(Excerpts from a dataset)
════════════════
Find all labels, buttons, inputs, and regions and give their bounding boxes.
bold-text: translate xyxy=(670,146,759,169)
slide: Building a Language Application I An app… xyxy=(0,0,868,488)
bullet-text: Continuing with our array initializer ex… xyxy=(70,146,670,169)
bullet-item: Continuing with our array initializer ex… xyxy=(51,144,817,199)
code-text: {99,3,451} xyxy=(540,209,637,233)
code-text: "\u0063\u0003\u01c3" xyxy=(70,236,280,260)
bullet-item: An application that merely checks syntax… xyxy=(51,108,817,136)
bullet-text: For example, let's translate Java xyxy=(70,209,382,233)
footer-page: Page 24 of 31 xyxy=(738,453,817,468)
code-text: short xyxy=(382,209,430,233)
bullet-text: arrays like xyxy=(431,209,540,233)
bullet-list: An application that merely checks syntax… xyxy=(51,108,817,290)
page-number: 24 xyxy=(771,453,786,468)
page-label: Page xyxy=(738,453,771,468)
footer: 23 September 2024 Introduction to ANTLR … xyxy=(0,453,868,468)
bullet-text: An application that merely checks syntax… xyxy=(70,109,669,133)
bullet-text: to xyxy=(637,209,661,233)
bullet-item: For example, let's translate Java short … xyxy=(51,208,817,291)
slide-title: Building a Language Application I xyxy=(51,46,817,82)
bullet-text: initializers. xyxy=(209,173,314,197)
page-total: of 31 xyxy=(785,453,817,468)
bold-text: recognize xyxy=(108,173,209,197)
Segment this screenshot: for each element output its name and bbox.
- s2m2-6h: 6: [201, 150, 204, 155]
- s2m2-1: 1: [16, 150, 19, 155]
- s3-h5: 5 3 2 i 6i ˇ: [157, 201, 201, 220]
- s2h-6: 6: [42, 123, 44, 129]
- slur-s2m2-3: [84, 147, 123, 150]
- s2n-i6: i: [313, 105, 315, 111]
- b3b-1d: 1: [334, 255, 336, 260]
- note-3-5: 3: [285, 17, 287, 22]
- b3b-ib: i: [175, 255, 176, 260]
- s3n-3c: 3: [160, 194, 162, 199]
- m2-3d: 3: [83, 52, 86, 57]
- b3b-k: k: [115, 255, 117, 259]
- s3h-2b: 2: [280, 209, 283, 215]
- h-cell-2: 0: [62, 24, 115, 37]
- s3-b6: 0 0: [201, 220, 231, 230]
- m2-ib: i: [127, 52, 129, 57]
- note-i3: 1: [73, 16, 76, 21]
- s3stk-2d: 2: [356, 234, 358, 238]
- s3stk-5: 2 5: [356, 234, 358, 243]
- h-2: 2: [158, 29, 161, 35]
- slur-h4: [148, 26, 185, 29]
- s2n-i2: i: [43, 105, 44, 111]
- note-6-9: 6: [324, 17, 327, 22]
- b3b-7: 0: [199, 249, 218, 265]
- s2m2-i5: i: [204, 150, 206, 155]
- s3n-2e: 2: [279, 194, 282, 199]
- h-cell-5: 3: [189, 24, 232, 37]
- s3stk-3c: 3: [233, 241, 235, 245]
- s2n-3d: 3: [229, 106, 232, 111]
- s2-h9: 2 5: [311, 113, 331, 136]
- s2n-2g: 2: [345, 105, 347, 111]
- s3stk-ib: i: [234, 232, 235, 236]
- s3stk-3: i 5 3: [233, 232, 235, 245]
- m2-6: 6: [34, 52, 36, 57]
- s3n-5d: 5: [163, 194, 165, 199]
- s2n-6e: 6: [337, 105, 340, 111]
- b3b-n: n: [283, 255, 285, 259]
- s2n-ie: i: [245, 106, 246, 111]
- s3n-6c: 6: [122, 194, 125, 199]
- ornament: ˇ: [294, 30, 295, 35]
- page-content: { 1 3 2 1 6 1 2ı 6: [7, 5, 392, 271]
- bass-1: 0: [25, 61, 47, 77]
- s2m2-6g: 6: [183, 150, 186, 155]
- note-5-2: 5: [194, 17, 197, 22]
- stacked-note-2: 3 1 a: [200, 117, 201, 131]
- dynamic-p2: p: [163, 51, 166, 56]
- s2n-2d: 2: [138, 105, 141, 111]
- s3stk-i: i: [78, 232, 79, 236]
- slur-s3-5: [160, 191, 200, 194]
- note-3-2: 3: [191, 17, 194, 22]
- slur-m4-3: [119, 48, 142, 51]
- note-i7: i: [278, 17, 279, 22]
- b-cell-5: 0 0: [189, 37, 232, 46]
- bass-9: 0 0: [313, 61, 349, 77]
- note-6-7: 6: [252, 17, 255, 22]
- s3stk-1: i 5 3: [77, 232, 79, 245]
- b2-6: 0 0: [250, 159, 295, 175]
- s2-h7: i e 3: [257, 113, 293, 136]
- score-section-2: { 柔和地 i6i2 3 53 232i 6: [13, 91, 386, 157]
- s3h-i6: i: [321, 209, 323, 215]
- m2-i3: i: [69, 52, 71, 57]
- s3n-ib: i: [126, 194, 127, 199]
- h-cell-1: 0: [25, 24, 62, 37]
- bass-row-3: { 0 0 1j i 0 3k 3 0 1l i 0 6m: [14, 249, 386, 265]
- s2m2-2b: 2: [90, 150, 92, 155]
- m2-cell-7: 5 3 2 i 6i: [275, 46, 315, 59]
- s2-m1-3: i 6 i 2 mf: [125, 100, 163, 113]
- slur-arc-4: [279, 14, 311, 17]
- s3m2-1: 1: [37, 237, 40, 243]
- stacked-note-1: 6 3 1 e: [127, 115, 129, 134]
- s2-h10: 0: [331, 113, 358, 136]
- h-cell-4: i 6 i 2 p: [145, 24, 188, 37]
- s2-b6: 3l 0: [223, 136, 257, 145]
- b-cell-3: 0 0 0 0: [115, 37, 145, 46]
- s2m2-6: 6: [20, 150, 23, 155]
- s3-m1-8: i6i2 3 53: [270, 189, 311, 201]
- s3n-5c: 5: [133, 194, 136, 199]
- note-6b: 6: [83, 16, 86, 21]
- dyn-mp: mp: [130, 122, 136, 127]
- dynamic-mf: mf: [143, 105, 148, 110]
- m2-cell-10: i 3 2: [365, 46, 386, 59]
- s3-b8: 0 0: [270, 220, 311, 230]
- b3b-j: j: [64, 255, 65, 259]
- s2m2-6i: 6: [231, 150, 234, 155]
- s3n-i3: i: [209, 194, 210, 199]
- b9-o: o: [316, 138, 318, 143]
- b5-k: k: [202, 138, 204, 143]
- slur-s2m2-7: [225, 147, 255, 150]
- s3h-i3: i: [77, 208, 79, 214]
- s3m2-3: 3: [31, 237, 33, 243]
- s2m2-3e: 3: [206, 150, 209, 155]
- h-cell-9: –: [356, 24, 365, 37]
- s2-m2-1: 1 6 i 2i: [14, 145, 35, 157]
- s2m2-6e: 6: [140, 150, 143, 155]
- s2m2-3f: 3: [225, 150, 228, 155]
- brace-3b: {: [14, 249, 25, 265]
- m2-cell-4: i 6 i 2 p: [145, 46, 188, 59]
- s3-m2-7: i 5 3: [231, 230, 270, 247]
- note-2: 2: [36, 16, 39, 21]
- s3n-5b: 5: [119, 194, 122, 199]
════════════════
**Your assignment**
From the entries above, extract each line containing "stacked".

**Answer to this problem**
- stacked-note-2: 3 1 a: [200, 117, 201, 131]
- stacked-note-1: 6 3 1 e: [127, 115, 129, 134]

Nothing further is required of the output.